▸ **Data for review**

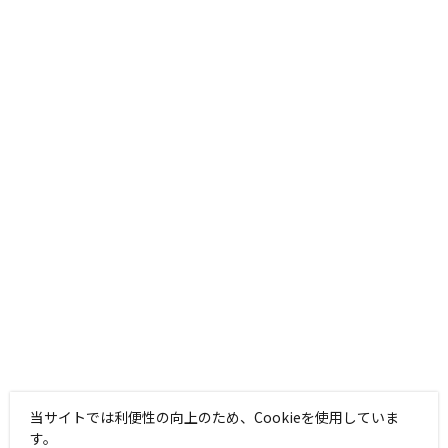
当サイトでは利便性の向上のため、Cookieを使用していま
す。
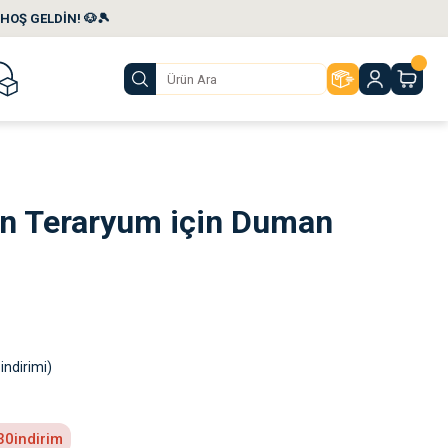
HOŞ GELDİN! 🐶🎾
en Teraryum için Duman
indirimi)
30
indirim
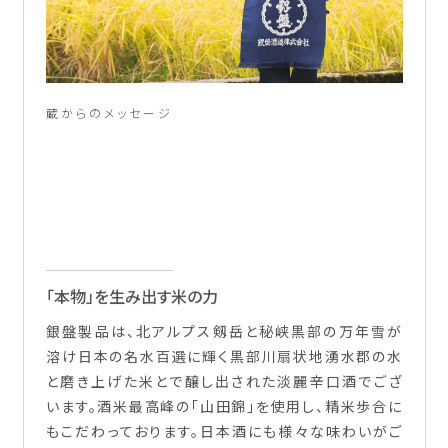
蔵からのメッセージ
「本物」を生み出す米の力
銀盤製品は、北アルプス剱岳と秘峡黒部の万年雪が
溶け日本の名水百選に輝く黒部川扇状地湧水郡の水
と磨き上げた米とで醸し出された淡麗辛口酒でござ
います。酒米最高峰の「山田錦」を使用し、精米歩合に
もこだわっております。日本酒にも様々な味わいがご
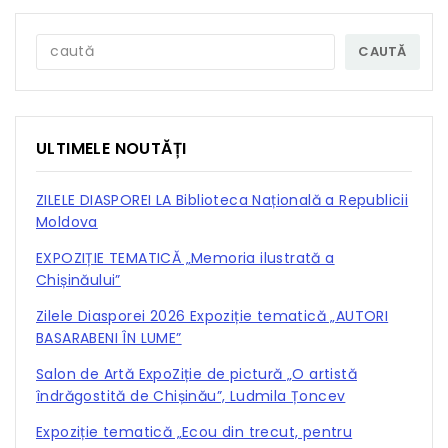
CAUTĂ
ULTIMELE NOUTĂȚI
ZILELE DIASPOREI LA Biblioteca Națională a Republicii
Moldova
EXPOZIȚIE TEMATICĂ „Memoria ilustrată a
Chișinăului”
Zilele Diasporei 2026 Expoziție tematică „AUTORI
BASARABENI ÎN LUME”
Salon de Artă ExpoZiție de pictură „O artistă
îndrăgostită de Chișinău”, Ludmila Țoncev
Expoziție tematică „Ecou din trecut, pentru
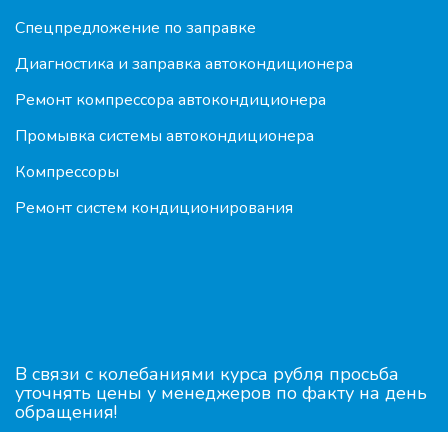
Спецпредложение по заправке
Диагностика и заправка автокондиционера
Ремонт компрессора автокондиционера
Промывка системы автокондиционера
Компрессоры
Ремонт систем кондиционирования
В связи с колебаниями курса рубля просьба
уточнять цены у менеджеров по факту на день
обращения!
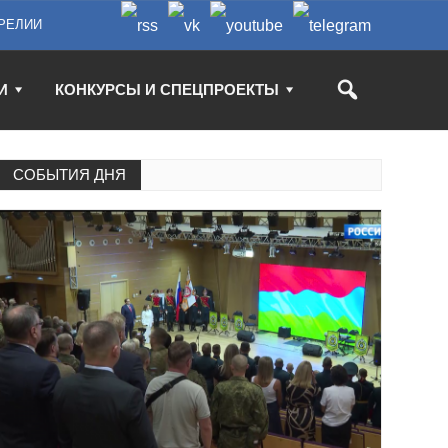
РЕЛИИ
И
КОНКУРСЫ И СПЕЦПРОЕКТЫ
СОБЫТИЯ ДНЯ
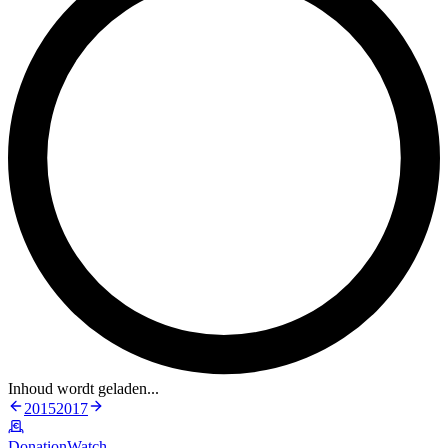
Inhoud wordt geladen...
2015
2017
DonationWatch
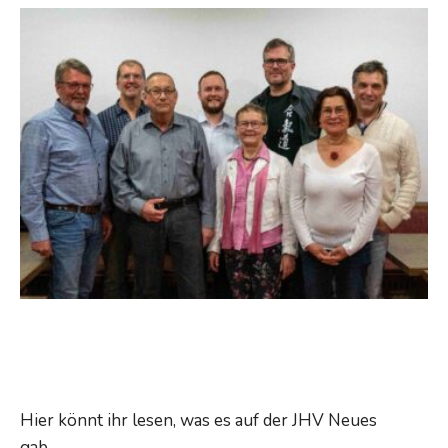
Pfingstlehrgang
Bericht
Jahreshauptversammlung
Hier könnt ihr lesen, was es auf der JHV Neues
Bericht
gab.
...
Read More →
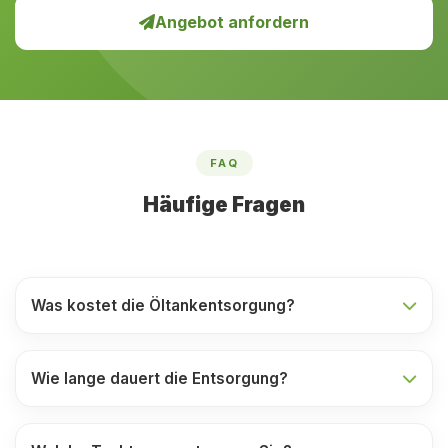
Angebot anfordern
FAQ
Häufige Fragen
Was kostet die Öltankentsorgung?
Wie lange dauert die Entsorgung?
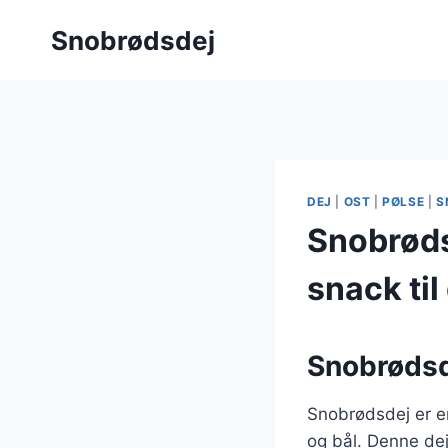
Fortsæt
Snobrødsdej
til
indhold
DEJ
|
OST
|
PØLSE
|
S
Snobrøds
snack til
Snobrødsde
Snobrødsdej er en
og bål. Denne dej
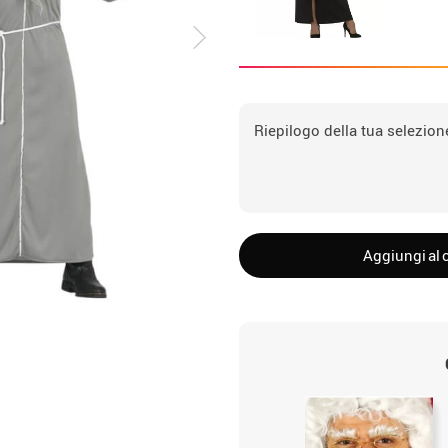
Riepilogo della tua selezion
Aggiungi al c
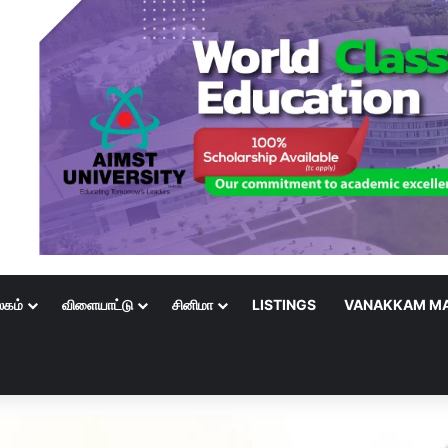
லகம்
விளையாட்டு
சினிமா
LISTINGS
VANAKKAM MA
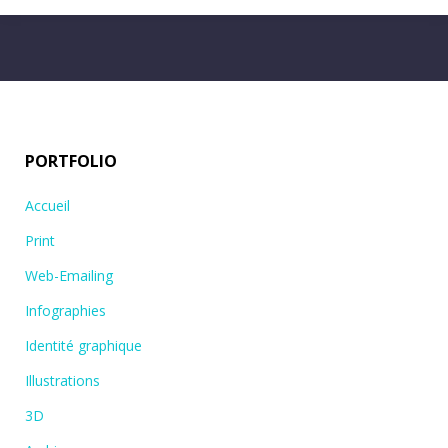
PORTFOLIO
Accueil
Print
Web-Emailing
Infographies
Identité graphique
Illustrations
3D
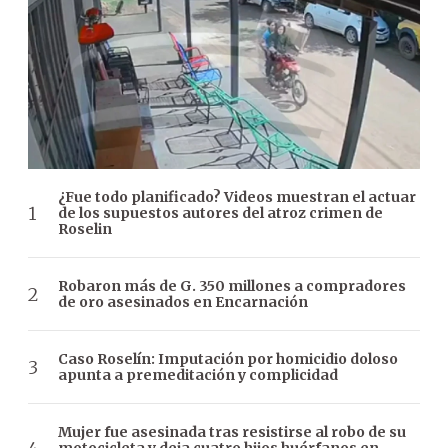
¿Fue todo planificado? Videos muestran el actuar
de los supuestos autores del atroz crimen de
Roselin
Robaron más de G. 350 millones a compradores
de oro asesinados en Encarnación
Caso Roselín: Imputación por homicidio doloso
apunta a premeditación y complicidad
Mujer fue asesinada tras resistirse al robo de su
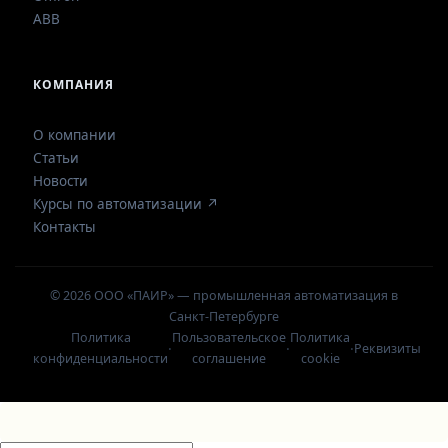
ABB
КОМПАНИЯ
О компании
Статьи
Новости
Курсы по автоматизации ↗
Контакты
© 2026 ООО «ПАИР» — промышленная автоматизация в
Санкт-Петербурге
Политика
Пользовательское
Политика
·
·
·
Реквизиты
конфиденциальности
соглашение
cookie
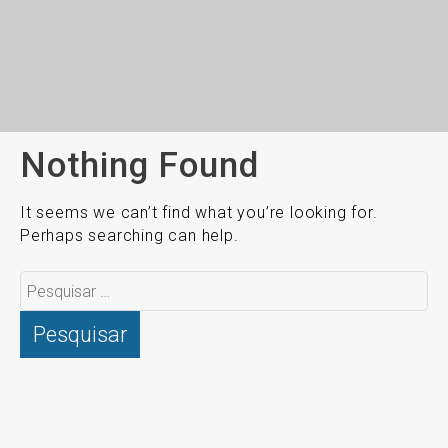
Nothing Found
It seems we can’t find what you’re looking for.
Perhaps searching can help.
Pesquisar
por:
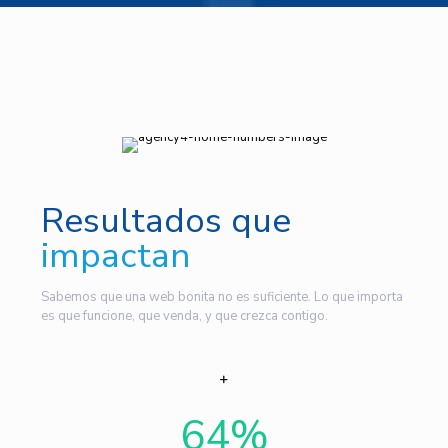
Resultados que
impactan
Sabemos que una web bonita no es suficiente. Lo que importa
es que funcione, que venda, y que crezca contigo.
64
%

▸ **Task details**
What is needed is a word-for-word copy of the data above, free of any images.

▸ **Problem solution**
当サイトでは利便性の向上のため、Cookieを使用していま
す。
HOŞ GELDİN! 🐶🎾
en Teraryum için Duman
indirimi)
30
indirim
蔵からのメッセージ
「本物」を生み出す米の力
銀盤製品は、北アルプス剱岳と秘峡黒部の万年雪が
溶け日本の名水百選に輝く黒部川扇状地湧水郡の水
と磨き上げた米とで醸し出された淡麗辛口酒でござ
います。酒米最高峰の「山田錦」を使用し、精米歩合に
もこだわっております。日本酒にも様々な味わいがご
CAUTĂ
ULTIMELE NOUTĂȚI
ZILELE DIASPOREI LA Biblioteca Națională a Republicii
Moldova
EXPOZIȚIE TEMATICĂ „Memoria ilustrată a
Chișinăului”
Zilele Diasporei 2026 Expoziție tematică „AUTORI
BASARABENI ÎN LUME”
Salon de Artă ExpoZiție de pictură „O artistă
îndrăgostită de Chișinău”, Ludmila Țoncev
Expoziție tematică „Ecou din trecut, pentru
Спецпредложение по заправке
Диагностика и заправка автокондиционера
Ремонт компрессора автокондиционера
Промывка системы автокондиционера
Компрессоры
Ремонт систем кондиционирования
В связи с колебаниями курса рубля просьба
уточнять цены у менеджеров по факту на день
обращения!
РЕЛИИ
И
КОНКУРСЫ И СПЕЦПРОЕКТЫ
СОБЫТИЯ ДНЯ
Inhoud wordt geladen...
2015
2017
DonationWatch
Pfingstlehrgang
Bericht
Jahreshauptversammlung
Hier könnt ihr lesen, was es auf der JHV Neues
Bericht
gab.
...
Read More →
Angebot anfordern
FAQ
Häufige Fragen
Was kostet die Öltankentsorgung?
Wie lange dauert die Entsorgung?
Fortsæt
Snobrødsdej
til
indhold
DEJ
|
OST
|
PØLSE
|
S
Snobrøds
snack til
Snobrødsde
Snobrødsdej er en
og bål. Denne dej
Riepilogo della tua selezion
Aggiungi al c
லகம்
விளையாட்டு
சினிமா
LISTINGS
VANAKKAM MA
PORTFOLIO
Accueil
Print
Web-Emailing
Infographies
Identité graphique
Illustrations
3D
¿Fue todo planificado? Videos muestran el actuar
de los supuestos autores del atroz crimen de
Roselin
Robaron más de G. 350 millones a compradores
de oro asesinados en Encarnación
Caso Roselín: Imputación por homicidio doloso
apunta a premeditación y complicidad
Mujer fue asesinada tras resistirse al robo de su
ABB
КОМПАНИЯ
О компании
Статьи
Новости
Курсы по автоматизации ↗
Контакты
© 2026 ООО «ПАИР» — промышленная автоматизация в
Санкт-Петербурге
Политика
Пользовательское
Политика
·
·
·
Реквизиты
конфиденциальности
соглашение
cookie
Nothing Found
It seems we can’t find what you’re looking for.
Perhaps searching can help.
Pesquisar
por:
Resultados que
impactan
Sabemos que una web bonita no es suficiente. Lo que importa
es que funcione, que venda, y que crezca contigo.
64
%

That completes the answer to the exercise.